Mais si ces projets relèvent de l’interrogation pasolinienne sur le futur d’une humanité qui sache projeter à l’horizon de son propre devenir historique ses origines les plus ancestrales pour perpétrer la survivance de l’antique dans le présent, l’utopie pasolinienne ne saurait se réduire à ces questionnements. Avant même l’écriture définitive de Porno-Teo-Kolossal, Pasolini réalise une œuvre qui fonctionne comme une véritable utopie. Il s’agit du Decameron, le premier film de sa Trilogia della Vita avec I racconti di Canterbury et Il fiore delle Mille e una notte.

Naples cité utopique

Au premier abord, le Decameron n’a pas la cohésion d’une utopie : sa structure fragmentaire (neuf récits), l’importance de la dimension narrative, le ton léger et comique de la plupart des nouvelles, sa parenté directe avec le chef-d’œuvre de Boccace, sa nature apparemment apolitique, invitent à mobiliser d’autres outils interprétatifs que ceux que la tradition utopique met à notre disposition. Les utopies, souvent marquées par leurs descriptions neutres et informatives, leur focalisation principalement externe et panoramique, la quasi absence d’une trame narrative (au moins chez More et ses émules), leurs projets sociaux toujours présents en filigrane, réveillent en effet un imaginaire bien différent de l’univers du Decameron pasolinien. Cependant, si l’on suit de près la genèse du film et si l’on observe attentivement le réseau de renvois et raccords qui relie les récits, nous découvrons une unité, une cohérence, une vis utopica qui échappent à première vue. 

Dans un premier temps, Pasolini avait imaginé un Decameron international aussi riche géographiquement que le chef-d’œuvre de Boccaccio. Toutefois, en avançant dans la genèse de son film, il décide progressivement de limiter la spatialité à un unique lieu, porteur pour lui d’une force symbolique très forte : la ville de Naples, qui était pour lui une exception dans l’Italie néo-capitaliste transformée par le « miracle économique », comme il l’explique dans une interview à Ezio Golino de 1973 :

Sono secoli che i napoletani si adattano mimeticamente a chi è sopra di loro, ma poi nella sostanza restano uguali, conservano il loro modello culturale. E di quale nazione dovrebbero sentirsi cittadini i napoletani ? Almeno a Napolo qualcosa di autentico sopravvive. Solo a Napoli il dialetto e il suo mondo esistono ancora (Gulinucci, 1995, 220-223).

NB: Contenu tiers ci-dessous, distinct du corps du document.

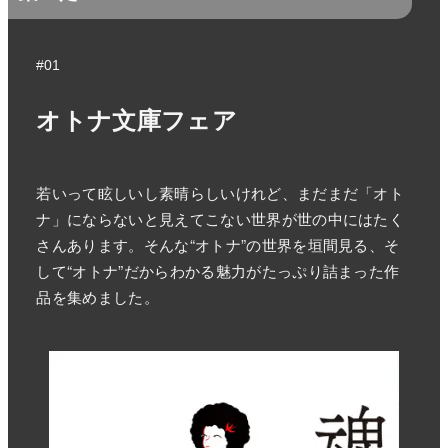
#01
オトナ文庫フェア
若いって眩しいし素晴らしいけれど、まだまだ「オト
ナ」にならないと見えてこない世界が世の中にはたく
さんあります。そんな“オトナ”の世界を垣間見る、そ
して“オトナ”だからわかる魅力がたっぷり詰まった作
品を集めました。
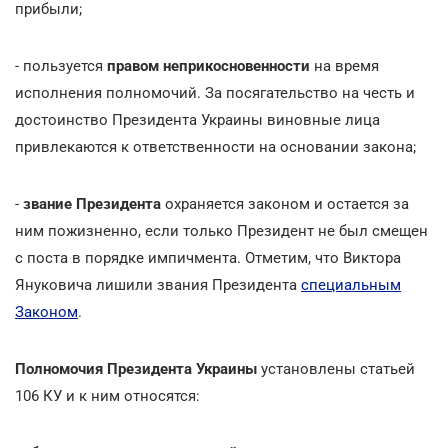
прибыли;
- пользуется
правом неприкосновенности
на время
исполнения полномочий. За посягательство на честь и
достоинство Президента Украины виновные лица
привлекаются к ответственности на основании закона;
-
звание Президента
охраняется законом и остается за
ним пожизненно, если только Президент не был смещен
с поста в порядке импичмента. Отметим, что Виктора
Януковича лишили звания Президента
специальным
Законом
.
Полномочия Президента Украины
установлены статьей
106 КУ и к ним относятся:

Le Naples du Decameron est toutefois, de fait, un espace-temps imaginaire. En effet, Pasolini a tourné son film moins dans la ville elle-même que dans plusieurs localités limitrophes de la Campanie et du Latium qui conservaient ces caractères archaïques qui auraient conféré un aspect subtopique à la cité racontée dans son film. Ces fragments spatiaux, recherchés et assemblés minutieusement par le cinéaste, construisent au fil du film une ville complète, avec ses marchés, ses lieux de culte et sa campagne. 

Véritable maille du film, ces espaces de vie commune reviennent d’une nouvelle à l’autre et ici se rencontrent les personnages des différents récits. Les nouvelles de « Ciappelletto », « Andreuccio », « Giotto », « Gemmata », « Tingoccio et Meuccio » gravitent autour de lieux pivots comme le marché de bétail, la ruelle avec la représentation de la Vierge à l’Enfant, la place Santa Chiara et sa basilique et le marché de fruits et légumes. Les autres nouvelles, ayant une dimension plus rurale, sont insérées dans cette trame géographique commune par une autre stratégie. Leurs protagonistes apparaissent dans les autres épisodes en faisant court‑circuiter l’autonomie de chaque récit : les nonnes de la nouvelle de Masetto attendent Giotto devant la basilique de Santa Chiara et deux d’entre elles font les courses au marché, Lisabetta joue avec un groupe de jeunes filles de son âge au début de la nouvelle de Caterina, la famille de cette dernière se rend au marché de fruits et légumes où travaillent les maîtresses de Tingoccio et Meuccio et où Giotto les regarde. La continuité que le cinéaste établit entre les différents lieux du Decameron institue donc des liens entre les personnages des différentes nouvelles qui sont ainsi dotés d’une identité commune napolitaine.

Si la construction spatiale est une des stratégies qui confèrent au film une unité forte qui résout la fragmentation narrative, la langue du Decameron, le dialecte napolitain, joue également un rôle crucial. De la même manière que dans Poesie a Casarsa et dans les œuvres de la période romaine Pasolini avait crée une osmose physique, topographique et linguistique, avec le premier film de la Trilogia della Vita, il reprend ce dispositif en fabriquant un univers autonome, une véritable « île linguistique », une entité ab‑solue, à savoir libérée de tout lien avec une altérité qui pourrait la contaminer. Bien que le Naples que Pasolini réinvente pour son Decameron ne soit pas une île comme Utopia de Thomas More, par le travail sur la géographie du film et l’unité linguistique, le cinéaste accomplit une véritable opération d’isolement visant à concentrer dans le périmètre de cette ville inventée une étrangeté spatio‑temporelle qui supporte mal des contaminations extérieures qui pourraient perturber son authenticité.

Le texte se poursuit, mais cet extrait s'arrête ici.